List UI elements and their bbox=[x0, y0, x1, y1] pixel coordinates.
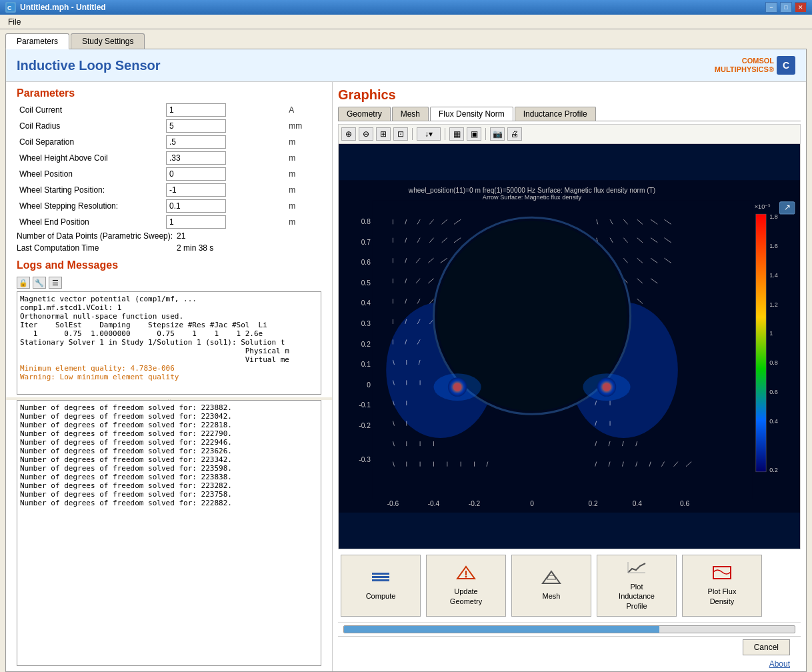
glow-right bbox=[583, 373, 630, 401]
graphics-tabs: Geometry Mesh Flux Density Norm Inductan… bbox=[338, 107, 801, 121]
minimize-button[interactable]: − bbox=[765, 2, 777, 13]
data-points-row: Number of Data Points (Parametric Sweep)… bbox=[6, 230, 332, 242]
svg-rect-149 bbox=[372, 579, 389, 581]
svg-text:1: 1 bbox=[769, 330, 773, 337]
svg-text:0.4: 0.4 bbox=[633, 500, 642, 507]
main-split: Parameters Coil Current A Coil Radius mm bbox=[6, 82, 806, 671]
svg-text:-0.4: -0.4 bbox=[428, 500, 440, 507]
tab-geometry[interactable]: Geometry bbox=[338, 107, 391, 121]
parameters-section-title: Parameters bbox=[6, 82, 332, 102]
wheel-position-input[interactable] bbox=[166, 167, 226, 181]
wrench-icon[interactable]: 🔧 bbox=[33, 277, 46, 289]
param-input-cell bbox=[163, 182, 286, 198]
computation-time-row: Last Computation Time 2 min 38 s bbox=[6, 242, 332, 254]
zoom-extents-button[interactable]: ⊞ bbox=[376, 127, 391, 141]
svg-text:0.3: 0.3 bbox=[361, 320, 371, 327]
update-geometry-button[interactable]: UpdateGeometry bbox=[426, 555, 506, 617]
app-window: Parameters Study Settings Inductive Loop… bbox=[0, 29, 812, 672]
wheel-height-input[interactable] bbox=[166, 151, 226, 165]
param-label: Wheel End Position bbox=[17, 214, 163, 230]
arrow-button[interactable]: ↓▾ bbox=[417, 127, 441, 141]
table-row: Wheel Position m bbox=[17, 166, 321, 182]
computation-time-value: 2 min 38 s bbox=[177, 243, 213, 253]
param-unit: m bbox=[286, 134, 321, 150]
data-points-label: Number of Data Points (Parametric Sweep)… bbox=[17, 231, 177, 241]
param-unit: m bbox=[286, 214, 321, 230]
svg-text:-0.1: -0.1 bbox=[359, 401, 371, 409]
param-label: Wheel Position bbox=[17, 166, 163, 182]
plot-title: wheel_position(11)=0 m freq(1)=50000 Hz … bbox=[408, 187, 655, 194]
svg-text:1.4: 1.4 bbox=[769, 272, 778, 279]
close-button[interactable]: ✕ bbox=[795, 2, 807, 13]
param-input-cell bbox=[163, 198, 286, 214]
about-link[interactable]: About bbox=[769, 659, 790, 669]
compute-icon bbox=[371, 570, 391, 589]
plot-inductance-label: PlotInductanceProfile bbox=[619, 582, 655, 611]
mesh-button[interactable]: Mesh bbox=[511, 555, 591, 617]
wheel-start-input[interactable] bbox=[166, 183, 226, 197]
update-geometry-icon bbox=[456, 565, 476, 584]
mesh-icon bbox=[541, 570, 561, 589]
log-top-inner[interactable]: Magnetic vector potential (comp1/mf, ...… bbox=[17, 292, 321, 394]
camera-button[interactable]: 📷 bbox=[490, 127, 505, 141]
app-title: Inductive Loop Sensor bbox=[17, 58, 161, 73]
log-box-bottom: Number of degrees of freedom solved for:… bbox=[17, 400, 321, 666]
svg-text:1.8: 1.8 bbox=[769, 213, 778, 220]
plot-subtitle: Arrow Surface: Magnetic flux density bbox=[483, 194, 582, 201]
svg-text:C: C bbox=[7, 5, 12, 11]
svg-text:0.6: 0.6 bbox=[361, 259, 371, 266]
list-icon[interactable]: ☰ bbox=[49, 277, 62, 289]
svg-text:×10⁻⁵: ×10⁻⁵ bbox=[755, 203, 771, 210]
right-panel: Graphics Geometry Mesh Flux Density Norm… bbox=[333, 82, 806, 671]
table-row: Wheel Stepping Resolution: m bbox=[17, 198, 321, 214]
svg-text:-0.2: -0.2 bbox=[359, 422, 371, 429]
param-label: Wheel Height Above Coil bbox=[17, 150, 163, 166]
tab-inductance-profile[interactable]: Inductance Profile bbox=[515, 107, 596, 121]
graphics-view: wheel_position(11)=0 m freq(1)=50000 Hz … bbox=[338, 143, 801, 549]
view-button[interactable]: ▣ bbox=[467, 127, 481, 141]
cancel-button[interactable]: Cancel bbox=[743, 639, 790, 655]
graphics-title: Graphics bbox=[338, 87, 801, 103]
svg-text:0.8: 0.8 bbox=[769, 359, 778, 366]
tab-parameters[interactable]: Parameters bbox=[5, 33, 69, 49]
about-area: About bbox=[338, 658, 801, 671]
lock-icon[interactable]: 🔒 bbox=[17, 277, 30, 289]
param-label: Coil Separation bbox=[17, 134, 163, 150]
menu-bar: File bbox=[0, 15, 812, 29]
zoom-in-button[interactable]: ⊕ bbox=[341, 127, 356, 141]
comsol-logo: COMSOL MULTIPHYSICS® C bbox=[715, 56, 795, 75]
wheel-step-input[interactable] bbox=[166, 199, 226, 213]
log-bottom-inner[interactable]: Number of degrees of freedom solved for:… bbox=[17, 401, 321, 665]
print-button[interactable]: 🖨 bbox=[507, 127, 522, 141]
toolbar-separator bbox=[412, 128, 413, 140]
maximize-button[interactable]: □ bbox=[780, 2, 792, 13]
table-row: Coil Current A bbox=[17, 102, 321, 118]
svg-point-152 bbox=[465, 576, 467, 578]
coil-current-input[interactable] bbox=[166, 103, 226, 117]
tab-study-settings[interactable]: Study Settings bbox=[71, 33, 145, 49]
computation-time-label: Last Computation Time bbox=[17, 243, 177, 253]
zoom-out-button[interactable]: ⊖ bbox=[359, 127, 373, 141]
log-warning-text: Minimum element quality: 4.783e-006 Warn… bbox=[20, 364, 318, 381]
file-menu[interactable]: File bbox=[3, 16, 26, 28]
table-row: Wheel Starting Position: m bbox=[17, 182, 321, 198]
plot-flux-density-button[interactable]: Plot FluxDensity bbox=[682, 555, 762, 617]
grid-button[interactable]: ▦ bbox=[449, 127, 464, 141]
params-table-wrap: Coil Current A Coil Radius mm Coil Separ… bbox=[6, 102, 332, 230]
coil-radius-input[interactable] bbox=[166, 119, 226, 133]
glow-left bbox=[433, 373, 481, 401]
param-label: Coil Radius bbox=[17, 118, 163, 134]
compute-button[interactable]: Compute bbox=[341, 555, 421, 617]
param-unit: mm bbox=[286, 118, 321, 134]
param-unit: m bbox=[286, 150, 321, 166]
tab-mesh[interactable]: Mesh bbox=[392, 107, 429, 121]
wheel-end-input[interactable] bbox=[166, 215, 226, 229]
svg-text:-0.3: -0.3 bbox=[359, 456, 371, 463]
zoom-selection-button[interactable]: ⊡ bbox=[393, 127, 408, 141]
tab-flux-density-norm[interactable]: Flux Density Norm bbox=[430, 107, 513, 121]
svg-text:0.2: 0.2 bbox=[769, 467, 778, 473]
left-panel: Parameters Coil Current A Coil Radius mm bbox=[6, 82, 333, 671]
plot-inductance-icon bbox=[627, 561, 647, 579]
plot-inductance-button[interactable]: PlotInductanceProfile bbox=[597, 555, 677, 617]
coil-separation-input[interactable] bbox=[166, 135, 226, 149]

__________________________________________________

WORK REQUIRED: Exactly as written above, print every line of the data but not its pictures.

EXERCISE OUTPUT:
List UI elements and their bbox=[x0, y0, x1, y1] pixel coordinates.
glow-right bbox=[583, 373, 630, 401]
graphics-tabs: Geometry Mesh Flux Density Norm Inductan… bbox=[338, 107, 801, 121]
minimize-button[interactable]: − bbox=[765, 2, 777, 13]
data-points-row: Number of Data Points (Parametric Sweep)… bbox=[6, 230, 332, 242]
svg-rect-149 bbox=[372, 579, 389, 581]
svg-text:1: 1 bbox=[769, 330, 773, 337]
svg-text:0.4: 0.4 bbox=[633, 500, 642, 507]
main-split: Parameters Coil Current A Coil Radius mm bbox=[6, 82, 806, 671]
svg-text:-0.4: -0.4 bbox=[428, 500, 440, 507]
tab-geometry[interactable]: Geometry bbox=[338, 107, 391, 121]
parameters-section-title: Parameters bbox=[6, 82, 332, 102]
wheel-position-input[interactable] bbox=[166, 167, 226, 181]
wrench-icon[interactable]: 🔧 bbox=[33, 277, 46, 289]
param-input-cell bbox=[163, 182, 286, 198]
computation-time-row: Last Computation Time 2 min 38 s bbox=[6, 242, 332, 254]
zoom-extents-button[interactable]: ⊞ bbox=[376, 127, 391, 141]
svg-text:0.3: 0.3 bbox=[361, 320, 371, 327]
update-geometry-button[interactable]: UpdateGeometry bbox=[426, 555, 506, 617]
app-window: Parameters Study Settings Inductive Loop… bbox=[0, 29, 812, 672]
wheel-height-input[interactable] bbox=[166, 151, 226, 165]
param-label: Wheel End Position bbox=[17, 214, 163, 230]
arrow-button[interactable]: ↓▾ bbox=[417, 127, 441, 141]
table-row: Wheel Position m bbox=[17, 166, 321, 182]
computation-time-value: 2 min 38 s bbox=[177, 243, 213, 253]
param-unit: m bbox=[286, 134, 321, 150]
data-points-label: Number of Data Points (Parametric Sweep)… bbox=[17, 231, 177, 241]
param-unit: m bbox=[286, 214, 321, 230]
svg-text:-0.1: -0.1 bbox=[359, 401, 371, 409]
param-label: Wheel Position bbox=[17, 166, 163, 182]
plot-title: wheel_position(11)=0 m freq(1)=50000 Hz … bbox=[408, 187, 655, 194]
svg-text:1.4: 1.4 bbox=[769, 272, 778, 279]
close-button[interactable]: ✕ bbox=[795, 2, 807, 13]
param-input-cell bbox=[163, 198, 286, 214]
about-link[interactable]: About bbox=[769, 659, 790, 669]
compute-icon bbox=[371, 570, 391, 589]
plot-inductance-label: PlotInductanceProfile bbox=[619, 582, 655, 611]
mesh-button[interactable]: Mesh bbox=[511, 555, 591, 617]
wheel-start-input[interactable] bbox=[166, 183, 226, 197]
update-geometry-icon bbox=[456, 565, 476, 584]
mesh-icon bbox=[541, 570, 561, 589]
log-top-inner[interactable]: Magnetic vector potential (comp1/mf, ...… bbox=[17, 292, 321, 394]
camera-button[interactable]: 📷 bbox=[490, 127, 505, 141]
app-title: Inductive Loop Sensor bbox=[17, 58, 161, 73]
log-box-bottom: Number of degrees of freedom solved for:… bbox=[17, 400, 321, 666]
svg-text:1.8: 1.8 bbox=[769, 213, 778, 220]
plot-subtitle: Arrow Surface: Magnetic flux density bbox=[483, 194, 582, 201]
svg-text:C: C bbox=[7, 5, 12, 11]
svg-text:0.6: 0.6 bbox=[361, 259, 371, 266]
list-icon[interactable]: ☰ bbox=[49, 277, 62, 289]
svg-text:×10⁻⁵: ×10⁻⁵ bbox=[755, 203, 771, 210]
right-panel: Graphics Geometry Mesh Flux Density Norm… bbox=[333, 82, 806, 671]
table-row: Wheel Stepping Resolution: m bbox=[17, 198, 321, 214]
svg-text:-0.2: -0.2 bbox=[359, 422, 371, 429]
param-label: Wheel Height Above Coil bbox=[17, 150, 163, 166]
tab-inductance-profile[interactable]: Inductance Profile bbox=[515, 107, 596, 121]
graphics-view: wheel_position(11)=0 m freq(1)=50000 Hz … bbox=[338, 143, 801, 549]
view-button[interactable]: ▣ bbox=[467, 127, 481, 141]
cancel-button[interactable]: Cancel bbox=[743, 639, 790, 655]
graphics-title: Graphics bbox=[338, 87, 801, 103]
svg-text:0.8: 0.8 bbox=[769, 359, 778, 366]
tab-parameters[interactable]: Parameters bbox=[5, 33, 69, 49]
about-area: About bbox=[338, 658, 801, 671]
lock-icon[interactable]: 🔒 bbox=[17, 277, 30, 289]
param-label: Coil Separation bbox=[17, 134, 163, 150]
menu-bar: File bbox=[0, 15, 812, 29]
zoom-in-button[interactable]: ⊕ bbox=[341, 127, 356, 141]
comsol-logo: COMSOL MULTIPHYSICS® C bbox=[715, 56, 795, 75]
wheel-step-input[interactable] bbox=[166, 199, 226, 213]
log-bottom-inner[interactable]: Number of degrees of freedom solved for:… bbox=[17, 401, 321, 665]
print-button[interactable]: 🖨 bbox=[507, 127, 522, 141]
toolbar-separator bbox=[412, 128, 413, 140]
maximize-button[interactable]: □ bbox=[780, 2, 792, 13]
table-row: Coil Current A bbox=[17, 102, 321, 118]
svg-point-152 bbox=[465, 576, 467, 578]
coil-current-input[interactable] bbox=[166, 103, 226, 117]
tab-study-settings[interactable]: Study Settings bbox=[71, 33, 145, 49]
computation-time-label: Last Computation Time bbox=[17, 243, 177, 253]
zoom-out-button[interactable]: ⊖ bbox=[359, 127, 373, 141]
log-warning-text: Minimum element quality: 4.783e-006 Warn… bbox=[20, 364, 318, 381]
file-menu[interactable]: File bbox=[3, 16, 26, 28]
table-row: Wheel Starting Position: m bbox=[17, 182, 321, 198]
plot-flux-density-button[interactable]: Plot FluxDensity bbox=[682, 555, 762, 617]
grid-button[interactable]: ▦ bbox=[449, 127, 464, 141]
params-table-wrap: Coil Current A Coil Radius mm Coil Separ… bbox=[6, 102, 332, 230]
coil-radius-input[interactable] bbox=[166, 119, 226, 133]
glow-left bbox=[433, 373, 481, 401]
param-label: Coil Radius bbox=[17, 118, 163, 134]
compute-button[interactable]: Compute bbox=[341, 555, 421, 617]
param-unit: mm bbox=[286, 118, 321, 134]
param-unit: m bbox=[286, 150, 321, 166]
tab-mesh[interactable]: Mesh bbox=[392, 107, 429, 121]
wheel-end-input[interactable] bbox=[166, 215, 226, 229]
svg-text:-0.3: -0.3 bbox=[359, 456, 371, 463]
zoom-selection-button[interactable]: ⊡ bbox=[393, 127, 408, 141]
tab-flux-density-norm[interactable]: Flux Density Norm bbox=[430, 107, 513, 121]
svg-text:0.2: 0.2 bbox=[769, 467, 778, 473]
left-panel: Parameters Coil Current A Coil Radius mm bbox=[6, 82, 333, 671]
plot-inductance-icon bbox=[627, 561, 647, 579]
plot-inductance-button[interactable]: PlotInductanceProfile bbox=[597, 555, 677, 617]
coil-separation-input[interactable] bbox=[166, 135, 226, 149]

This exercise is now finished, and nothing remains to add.